— WORK REQUIRED —
For each entry below, please return its exact wording and leave out any picture.

— RECORDS FOR THE TASK —
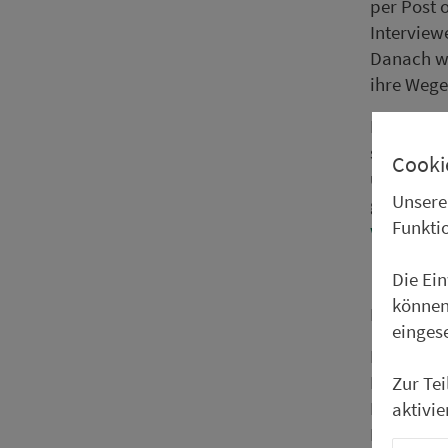
per Post 
Interview
Danach we
ihre Wege
Die vom B
schutzbe­
Cooki
und die A
Unsere
genutzt. A
Funkti
www.mobi
Die Ei
können
Mit verti
einges
Land­krei
Land­krei
Zur Te
Land­krei
aktivie
Land­krei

— FINISHED TASK —
per Post 
Interview
Danach we
ihre Wege
Die vom B
schutzbe­
Cooki
und die A
Unsere
genutzt. A
Funkti
www.mobi
Die Ei
können
Mit verti
einges
Land­krei
Land­krei
Zur Te
Land­krei
aktivie
Land­krei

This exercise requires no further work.